> **WHAT TO WORK ON**
Give all of the listing again word for word, with images excluded.

> **LISTED RECORDS**

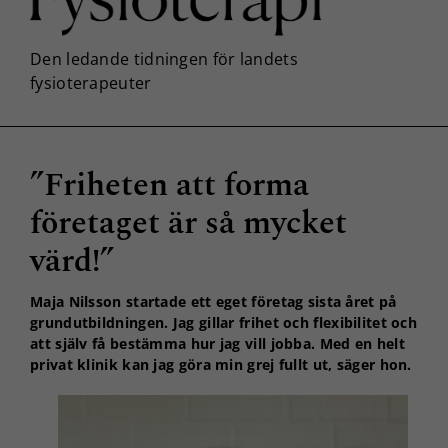
”Friheten att forma
företaget är så mycket
värd!”
Maja Nilsson startade ett eget företag sista året på
grundutbildningen. Jag gillar frihet och flexibilitet och
att själv få bestämma hur jag vill jobba. Med en helt
privat klinik kan jag göra min grej fullt ut, säger hon.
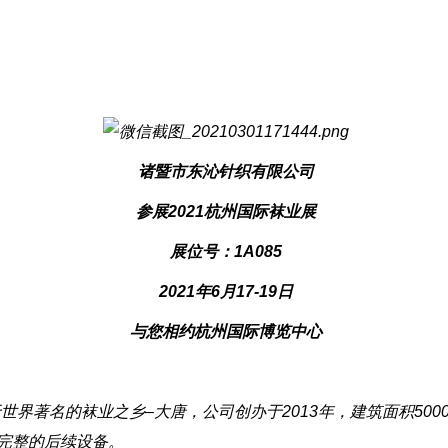
诸暨市东沁针织有限公司
参展2021杭州国际袜业展
展位号：1A085
2021年6月17-19日
与您相约杭州国际博览中心
界著名的袜业之乡–大唐，公司创办于2013年，建筑面积500
套完整的后续设备。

> **TASK SOLUTION**
”Friheten att forma
företaget är så mycket
värd!”
Maja Nilsson startade ett eget företag sista året på
grundutbildningen. Jag gillar frihet och flexibilitet och
att själv få bestämma hur jag vill jobba. Med en helt
privat klinik kan jag göra min grej fullt ut, säger hon.
诸暨市东沁针织有限公司
参展2021杭州国际袜业展
展位号：1A085
2021年6月17-19日
与您相约杭州国际博览中心
界著名的袜业之乡–大唐，公司创办于2013年，建筑面积500
套完整的后续设备。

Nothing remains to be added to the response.